B. a. Par acte du 4 mai 2012, A______ a saisi le Tribunal d'une requête unilatérale de divorce. Il a notamment conclu à ce que le domicile conjugal lui soit attribué, au maintien de l'autorité parentale conjointe, à l'attribution de la garde de C______ à la mère, et à la réserve en sa faveur d'un droit de visite selon les modalités prévues dans le rapport du SPMI. Il a en outre conclu à ce que le Tribunal lui donne acte de son engagement à verser en mains de son épouse, à titre d'entretien de C______, la somme mensuelle de 700 fr. jusqu'à 13 ans révolus, et de 900 fr. jusqu'à 18 ans révolus, voire au-delà mais jusqu'à l'âge de 25 ans au maximum, en cas d'études sérieuses et régulières.
b. Le 24 octobre 2012, A______ a pris des conclusions sur mesures provisionnelles tendant à l'attribution en sa faveur du domicile conjugal et à ce que la contribution d'entretien due à son fils soit réduite à 300 fr. par mois dès le 1er novembre 2012.
A l'appui de ses écritures, A______ a indiqué que ses revenus avaient fortement diminué, de sorte qu'il n'était plus en mesure de payer la contribution d'entretien de 1'600 fr., telle que fixée sur mesures protectrices de l'union conjugale.
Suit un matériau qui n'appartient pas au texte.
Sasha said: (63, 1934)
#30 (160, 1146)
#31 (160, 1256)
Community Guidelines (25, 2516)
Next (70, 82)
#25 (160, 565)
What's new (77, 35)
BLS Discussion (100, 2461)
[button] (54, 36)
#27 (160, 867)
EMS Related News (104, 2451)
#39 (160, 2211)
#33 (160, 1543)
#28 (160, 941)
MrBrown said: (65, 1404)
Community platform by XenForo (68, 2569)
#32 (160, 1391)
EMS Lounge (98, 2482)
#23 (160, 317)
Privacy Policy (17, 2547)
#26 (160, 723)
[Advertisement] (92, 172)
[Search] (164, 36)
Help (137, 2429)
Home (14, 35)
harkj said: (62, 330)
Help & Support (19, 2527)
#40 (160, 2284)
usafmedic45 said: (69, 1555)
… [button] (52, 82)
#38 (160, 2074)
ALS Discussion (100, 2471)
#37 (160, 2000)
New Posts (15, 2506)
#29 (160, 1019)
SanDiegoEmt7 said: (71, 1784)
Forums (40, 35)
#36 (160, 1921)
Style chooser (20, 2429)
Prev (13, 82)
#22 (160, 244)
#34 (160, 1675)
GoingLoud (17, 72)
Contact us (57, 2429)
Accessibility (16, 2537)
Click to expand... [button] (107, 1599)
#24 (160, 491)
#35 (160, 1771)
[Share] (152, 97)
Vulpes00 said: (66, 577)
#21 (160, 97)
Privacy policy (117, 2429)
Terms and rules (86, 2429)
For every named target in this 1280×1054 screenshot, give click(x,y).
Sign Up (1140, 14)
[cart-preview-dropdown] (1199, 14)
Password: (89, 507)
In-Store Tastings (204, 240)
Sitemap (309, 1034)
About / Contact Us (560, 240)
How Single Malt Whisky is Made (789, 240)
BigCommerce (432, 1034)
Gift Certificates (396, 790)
Concernant le domicile conjugal, il a allégué que son épouse y était officiellement domiciliée, mais résidait en réalité, avec C______, dans l'appartement de son compagnon en France voisine, comme cela ressortait des trois constats de domiciliation établis les 14 juin 2011, 4 octobre 2011 et
30 janvier 2012 par la société E______ SA.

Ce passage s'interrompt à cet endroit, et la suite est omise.